The Romantics is a surprisingly fun version of a cliché story: two friends fighting over a dude. It’s no surprise that one of the women represents out-of-control passion while the other is a beacon of sensibility—women characters in film rarely break the dichotomous trend of embodying only one trait at a time, usually either pure malice or pure grace.

This film tells the story of a group of friends who meet and fall in love, a la St. Elmo’s Fire, at Yale. Poetry buff Laura (Katie Holmes) takes up with the similarly literary-minded Tom (Josh Duhamel—who knew he did anything worthwhile but marry Fergie?). Somewhat inexplicably, these two break up, and Tom starts dating the comely, rich Lila (Anna Paquin), Laura’s best friend and roommate. This love triangle is emblematic of the larger group of seven friends, who earned the nickname The Romantics for their “incestuous dating history.” Years after Laura and Tom’s breakup, these three reunite—along with their four other college friends—for Tom and Lila’s wedding at her parents’ coastal estate.

The setup is something we’ve all seen before, courtesy of the Brat Pack and countless romantic comedies. But The Romantics redeems itself with a few variations, the most interesting of which is the structure. This film spends a remarkable amount of time with the ample supporting cast, which includes Dianna Agron, Elijah Wood, Candace Bergen and Malin Akerman. The way these characters pop in and out of scenes—hiding in corners, overhearing whispered conversations, switching romantic partners—is delightfully operatic. At times, you almost expect characters to launch into soliloquies or recitatives. Writer and director Galt Niederhoffer takes a Shakespearean approach to storytelling, deftly connecting the disparate vignettes together to add levity and heart to a film that could have easily fallen into romantic-comedy hell in less capable hands.

Unlike your typical big-budget wedding fare, The Romantics is also unapologeticly ambiguous in meaning and somewhat in morals. It gives us awkwardness—thankfully not on level with Rachel Getting Married—but not necessarily the clear answer. Maybe this is just resistant spectatorship talking, but it wasn’t clear which woman was right for Tom in the way that most love-driven films make that choice abundantly clear. In fact, the complicated friendship between the two leading ladies was much more interesting than Tom’s boring and aimless equivocating.

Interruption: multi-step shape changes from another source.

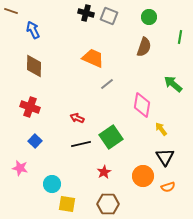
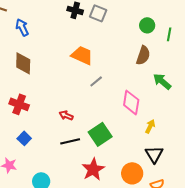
green circle: (149, 17) -> (147, 25), moved
brown semicircle: (144, 47) -> (143, 55), moved
yellow arrow: (161, 129) -> (150, 126), turned 64
red star: (104, 172) -> (93, 169), size x1.6

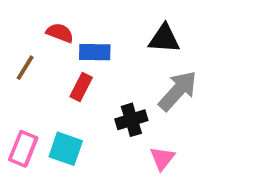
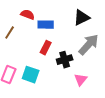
black triangle: (164, 39) -> (82, 18), turned -30
red rectangle: (81, 87) -> (46, 48), moved

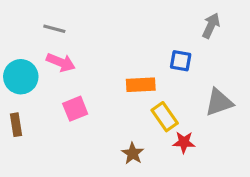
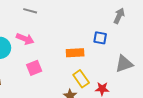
gray line: (54, 29) -> (30, 11), moved
yellow rectangle: (165, 117) -> (81, 79), moved

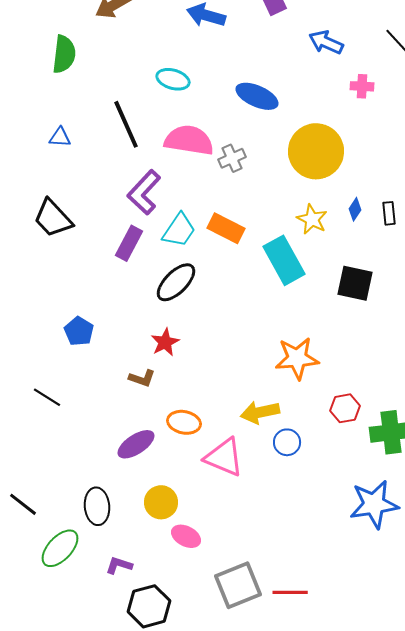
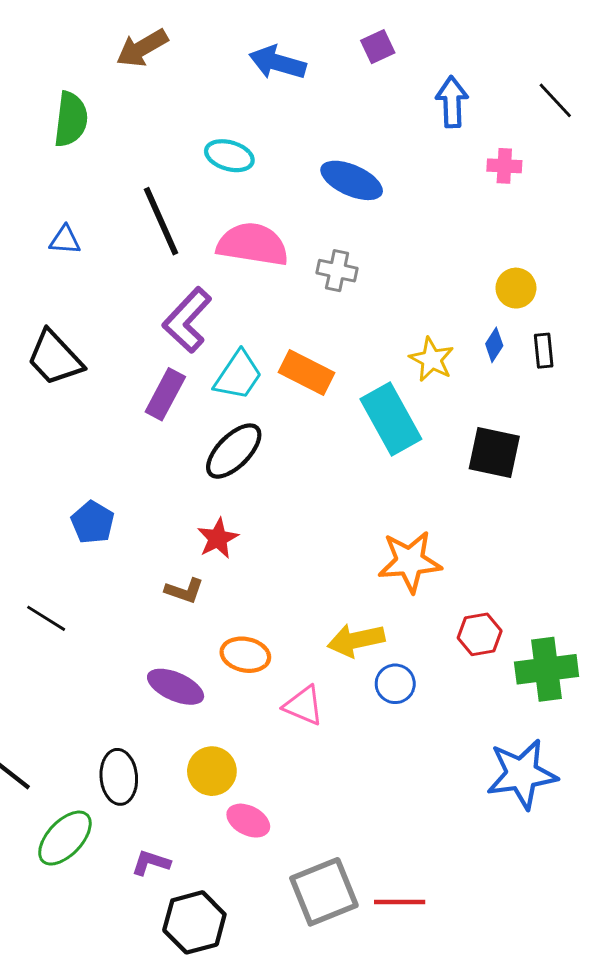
blue arrow: (326, 42) -> (452, 102), turned 64
yellow circle: (316, 151) -> (516, 288), moved, size x0.5
gray cross: (232, 158) -> (337, 271), moved, turned 36
purple ellipse: (136, 444) -> (176, 687), turned 57
pink triangle: (224, 457) -> (304, 706), size x0.7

Don’t expect The Romantics to reinvent the genre, but do expect to see Niederhoffer take liberties with plot and form conventions that make this film worthy of your Netflix queue.





Bechdel Grade: F

Feminist Grade: D

Overall Movie Grade: B-

Wednesday, May 18, 2011

A Nine-Month Hiatus, Not for Gestation

It's hardly a shame to abandon a blog that nobody reads. But all the same, now that summer has arrived, you'll be treated to more feminist film musings from this ladybrain. The good news is that after a nine-month hiatus to start school and a new job, there's plenty still to say about women's representation in the media. The bad news is that it's mostly the same defensive reaction against Hollywood bullshit. Eh, that's OK. Feminists love to complain.

I'm sure you'll find that after two semesters in a liberal-arts program, my film critiques will now be peppered with pompous grad-school neologisms and vocabulary misuse: The invention of "problematize" and the erroneous use of "reify" to mean "strengthen" are among my favorite blowhard usages. Though the first two semesters of my women's studies master's program were rough on my schedule, I did learn a ton about feminist theory, media analysis and film theory. So hopefully my reviews will be beefed with more feminist cred and more nuanced film analysis.

So while I'm on summer break, I hope to bring you more reviews of current films (I was a bad, bad feminist and didn't see Bridesmaids on opening weekend, but that's on the docket for Friday); a series on black-film history (inspired by my class at Howard University last semester); and a few posts on John Hughes films, Battlestar Galactica and feminist psychoanalytic film theory--just to make sure my 200ish pages of final papers weren't a complete waste of time.